As the question was why there was a pungent smell to the compost mixure, my reply was relevant imo
It might sound a lot of work but to get the right balance of compost you need to cosider the balance between green and brown waste If you don't then, effectively, your compost will not have all the ingredients for using in the garden. Shredding , wetting and turning the compost speeds up the decomposition so you can use your compost earlier. Obviously, it all about what quality of compost you want from your bins. In my experience, if you don't follow this process, you wont get the best compost that you could have achieved with a bit more effort
It doesn't look as if many of us here do hot composting but only the conventional kind! I googled your Green Johanna and it seems to get very variable reviews with at least one Amazon reviewer having a similar experience to you. I always thought that hot composting was only suitable if you had lots of waste - it's what councils use for their food and garden waste collections.
Sorry not to be able to make a more useful contribution. Maybe someone else does use a hot composted and can give better advice.
Last edited: 24 January 2018 11:51:27
I too have no direct experience of these HOT bins but I have read up on them the concept is quite different to the standard compost heap most of us are familiar with. The manufacturers claim you can put all waste including Kitchen waste into them. The idea being that they acheive much higher temperatures that in conventional systems so it can all go in. My guess is that it's too wet, some systems offer "bulking agents" to balance the liquid I would try shredded paper or cardboard, as fine as you can get it - the consistency of coarse sawdust if you can manage it, or even use sawdust or woodchip your local tree surgeon would be only too happy to oblige as it costs them money to get rid of it. It should be a fast process if you have been adding material for 9 months it's too dense & has not heated up enough.

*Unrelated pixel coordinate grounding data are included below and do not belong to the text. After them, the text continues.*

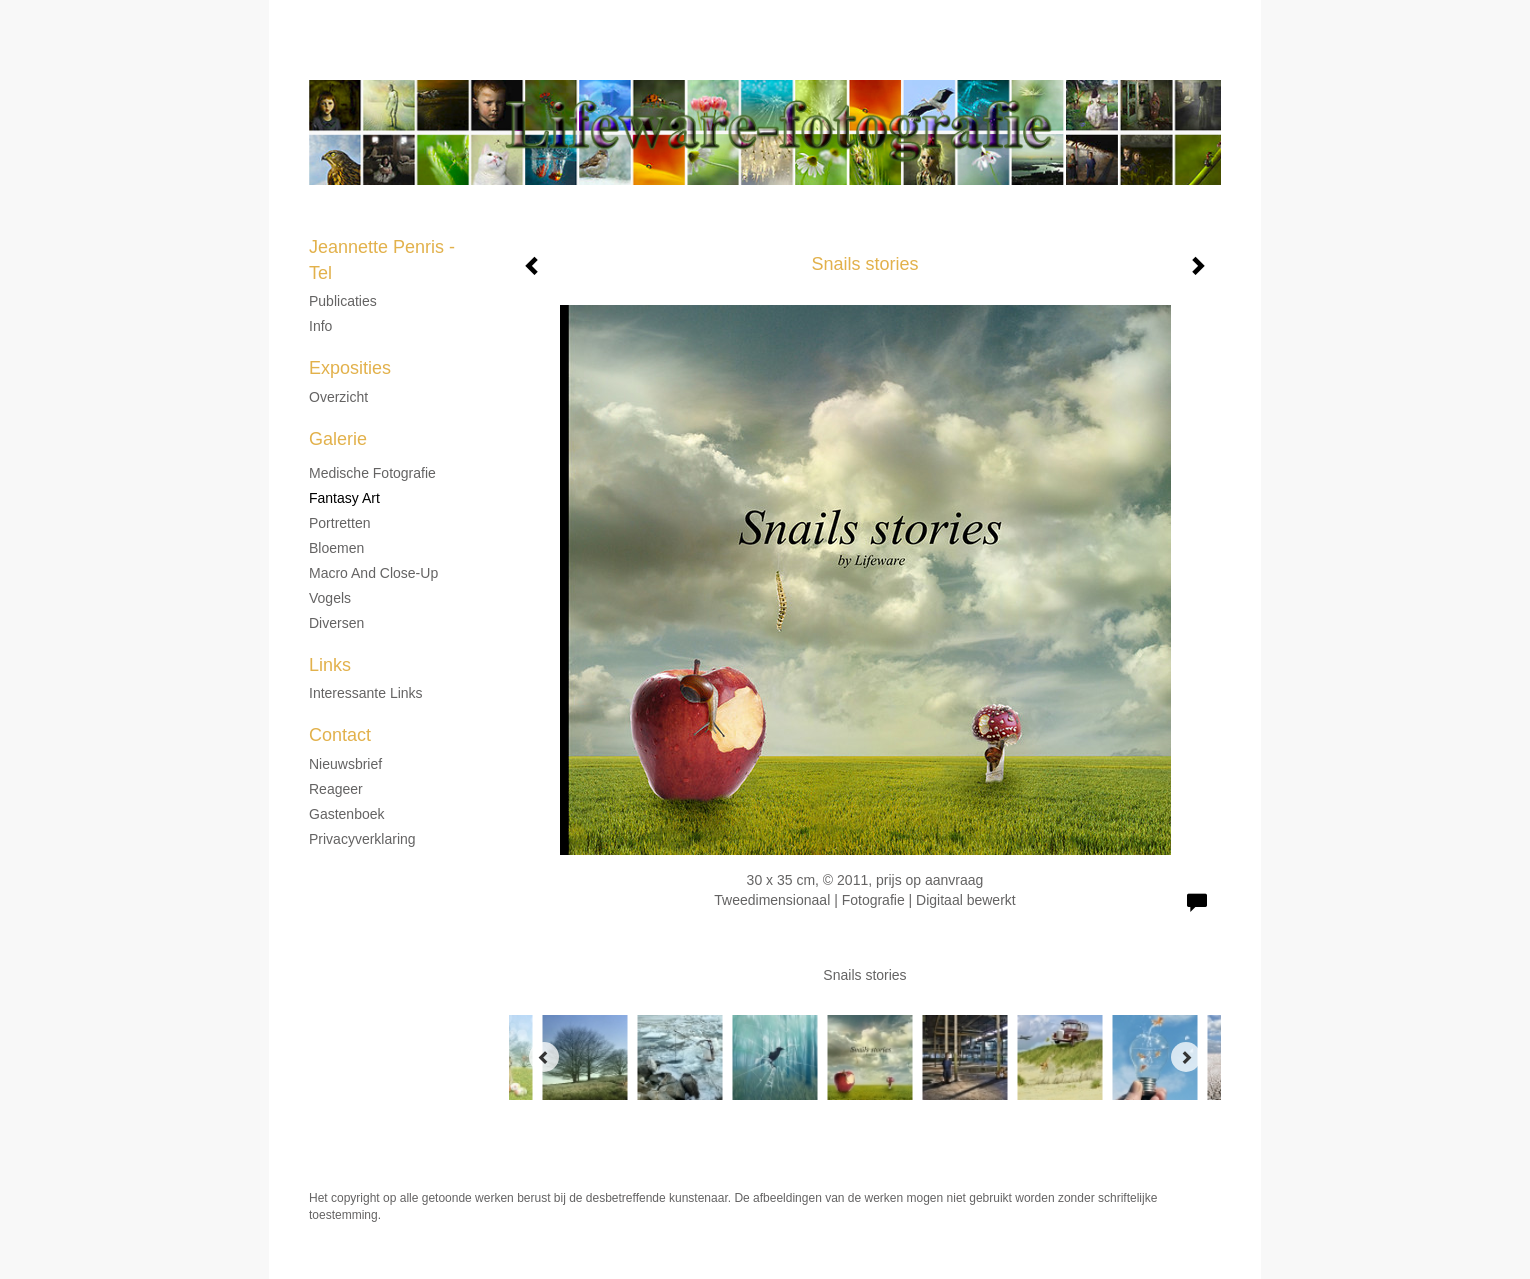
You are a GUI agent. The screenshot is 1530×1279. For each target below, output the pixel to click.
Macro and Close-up (373, 573)
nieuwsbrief (345, 764)
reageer (336, 789)
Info (320, 326)
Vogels (330, 598)
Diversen (336, 623)
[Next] (1186, 1057)
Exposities (350, 368)
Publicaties (343, 301)
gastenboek (347, 814)
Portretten (339, 523)
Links (330, 665)
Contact (340, 735)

Maybe you should contact the manufacturer & ask them what they recommend these systems are expensive they should have some customer service help desk.
Last edited: 24 January 2018 11:52:12
You may well be right, Steve, but my proudest moment was when a professional gardener complimented me on my compost THREE TIMES. I have known no modesty since. However, I did not intend to criticise your excellent method.